[jdom-interest] Parsing files starting with UTF-8 Byte Order Mark

Tue Jul 1 02:09:37 PDT 2003

Hi Peter, 

The UTF-8 byte order mark is supposedly optional, but unfortunately there is a known bug in Sun JVMs which means they do not ignore it; so if it's present, you'll see it in your input stream (Sun JVM bug #4508058, http://developer.java.sun.com/developer/bugParade/bugs/4508058.html). 

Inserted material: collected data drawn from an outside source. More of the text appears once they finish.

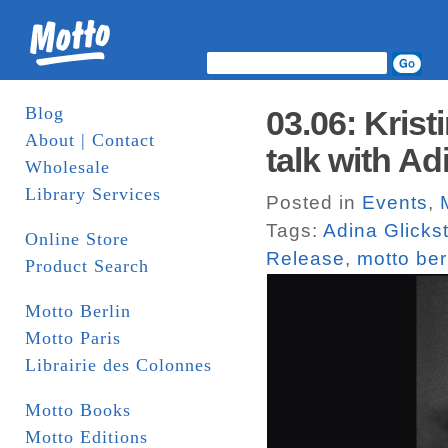
Blog
03.06: Kris
About | Contact
talk with Ad
Wholesale
Library Services
Posted in
Events
,
Tags:
Adina Glicks
Online Store
Release
,
motto ber
Product Search
Motto Berlin
Motto Paris
Librairie des Colonnes
Motto Books
Motto Editions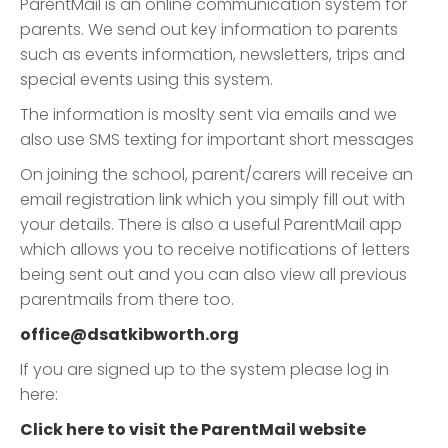
ParentMail is an online communication system for
parents. We send out key information to parents
such as events information, newsletters, trips and
special events using this system.
The information is moslty sent via emails and we
also use SMS texting for important short messages
On joining the school, parent/carers will receive an
email registration link which you simply fill out with
your details. There is also a useful ParentMail app
which allows you to receive notifications of letters
being sent out and you can also view all previous
parentmails from there too.
office@dsatkibworth.org
If you are signed up to the system please log in
here:
Click here to visit the ParentMail website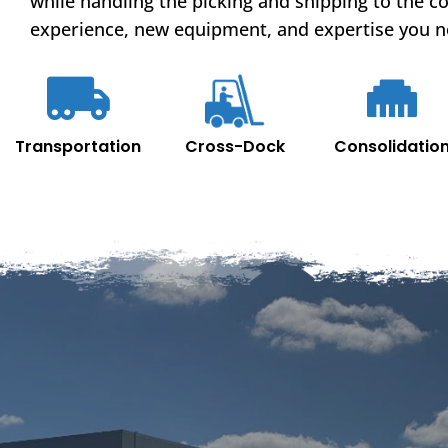
while handling the picking and shipping to the c
experience, new equipment, and expertise you n
Cross-Dock
Transportation
Consolidatio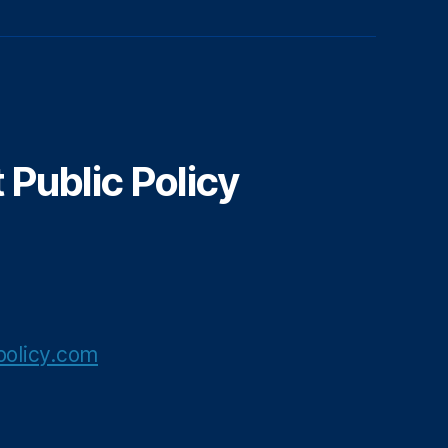
Public Policy
olicy.com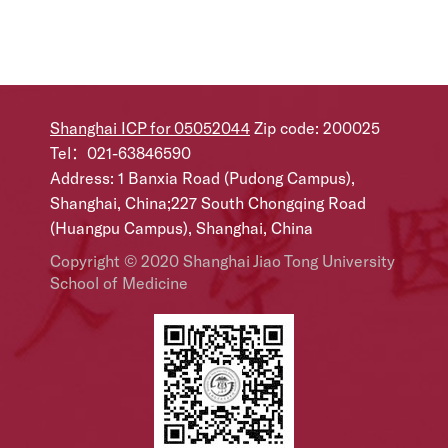
Shanghai ICP for 05052044
Zip code: 200025
Tel：021-63846590
Address: 1 Banxia Road (Pudong Campus),
Shanghai, China;227 South Chongqing Road
(Huangpu Campus), Shanghai, China
Copyright © 2020 Shanghai Jiao Tong University
School of Medicine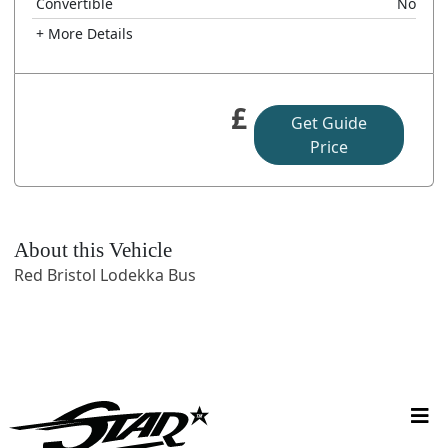
Convertible
No
+ More Details
£
Get Guide
Price
About this Vehicle
Red Bristol Lodekka Bus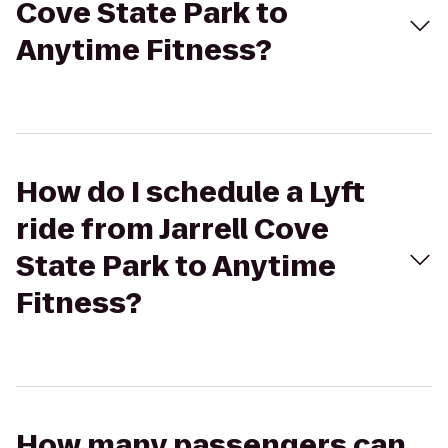
Cove State Park to
Anytime Fitness?
How do I schedule a Lyft
ride from Jarrell Cove
State Park to Anytime
Fitness?
How many passengers can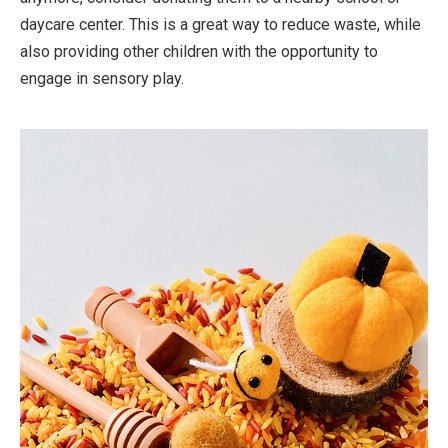
daycare center. This is a great way to reduce waste, while
also providing other children with the opportunity to
engage in sensory play.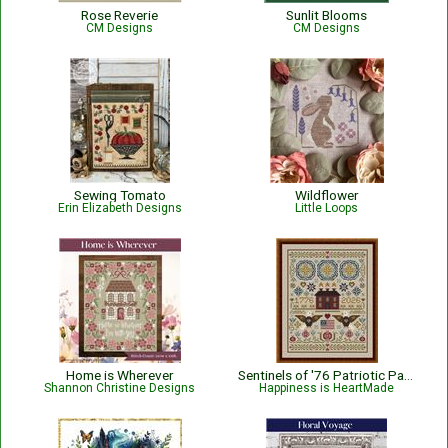
Rose Reverie
Sunlit Blooms
CM Designs
CM Designs
Sewing Tomato
Wildflower
Erin Elizabeth Designs
Little Loops
Home is Wherever
Sentinels of '76 Patriotic Pattern
Shannon Christine Designs
Happiness is HeartMade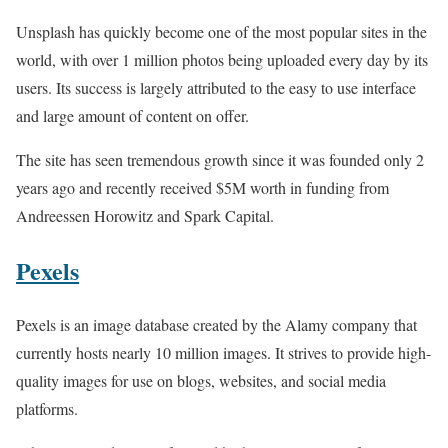
Unsplash has quickly become one of the most popular sites in the
world, with over 1 million photos being uploaded every day by its
users. Its success is largely attributed to the easy to use interface
and large amount of content on offer.
The site has seen tremendous growth since it was founded only 2
years ago and recently received $5M worth in funding from
Andreessen Horowitz and Spark Capital.
Pexels
Pexels is an image database created by the Alamy company that
currently hosts nearly 10 million images. It strives to provide high-
quality images for use on blogs, websites, and social media
platforms.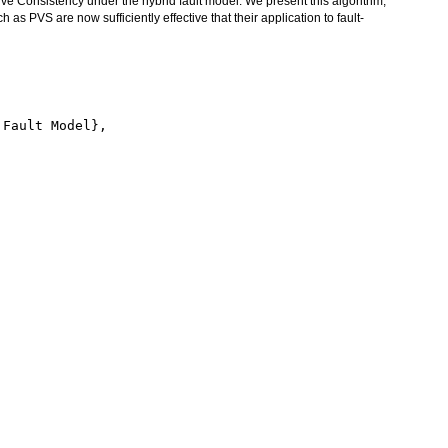
tive Consistency under the hybrid fault model. We present this algorithm,
h as PVS are now sufficiently effective that their application to fault-
Fault Model},
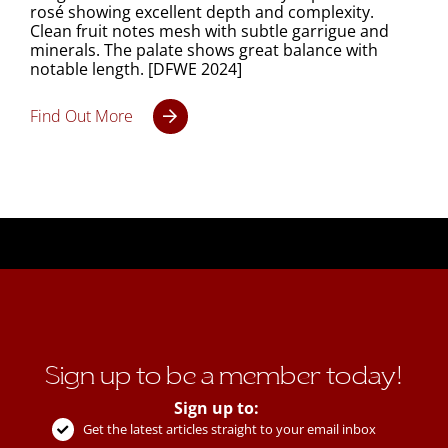
rosé showing excellent depth and complexity.
Clean fruit notes mesh with subtle garrigue and
minerals. The palate shows great balance with
notable length. [DFWE 2024]
Find Out More
Sign up to be a member today!
Sign up to:
Get the latest articles straight to your email inbox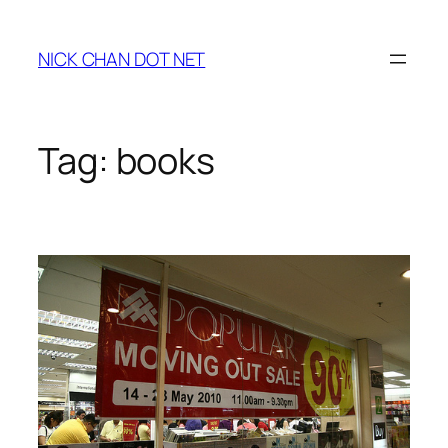
Skip
to
NICK CHAN DOT NET
content
Tag:
books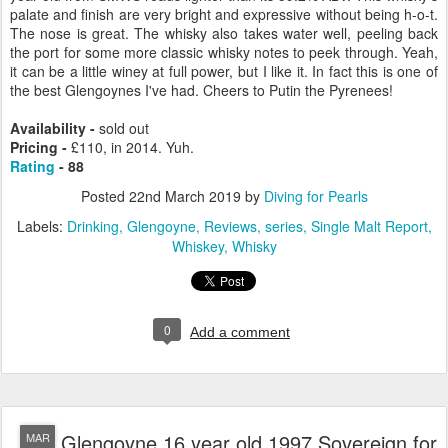
palate and finish are very bright and expressive without being h-o-t.
The nose is great. The whisky also takes water well, peeling back
the port for some more classic whisky notes to peek through. Yeah,
it can be a little winey at full power, but I like it. In fact this is one of
the best Glengoynes I've had. Cheers to Putin the Pyrenees!
Availability -
sold out
Pricing -
£110, in 2014. Yuh.
Rating
- 88
Posted
22nd March 2019
by
Diving for Pearls
Labels:
Drinking
Glengoyne
Reviews
series
Single Malt Report
Whiskey
Whisky
0
Add a comment
Glengoyne 16 year old 1997 Sovereign for
MAR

The typical workaround is to do the check yourself when reading the input stream, for example: 

	InputStream in = ...
	StringBuffer buf = new StringBuffer()
	int first = in.read();
	if ((first != -1) && (first != 0xFEFF)
		buf.append((char)first);

	... Read the rest of the stream ...

I haven't needed to use this with JDOM, but I expect you could get round the problem by using a java.io.PushbackReader. This wraps another Reader and allows you to read the first char, and if it is anything other than 0xFEFF, "push it back" into the Reader before passing the PushbackReader to SAXBuilder().build(). There may be more elegant ways round the problem too. 

Al.

> -----Original Message-----
> From: jdom-interest-admin at jdom.org 
> [mailto:jdom-interest-admin at jdom.org] On Behalf Of Peter Eriksson
> Sent: 01 July 2003 06:46
> To: jdom-interest at jdom.org
> Subject: [jdom-interest] Parsing files starting with UTF-8 
> Byte Order Mark
> 
> 
> Hello Everybody,
> 
> I have a problem with parsing some XML files generated from 
> .Net. It seems that the file starts with the Byte Order Mark 
> for UTF-8 (EF BB BF). If I try to load the file using jdom-b8 
> I get an exception. Is there some way that I can load files 
> with or without this Byte Order Mark transparently, i.e. 
> without an exception being thrown.
> 
> Anybody have a solution to the problem?
> 
> /Peter
> 
> 
> 
> 
>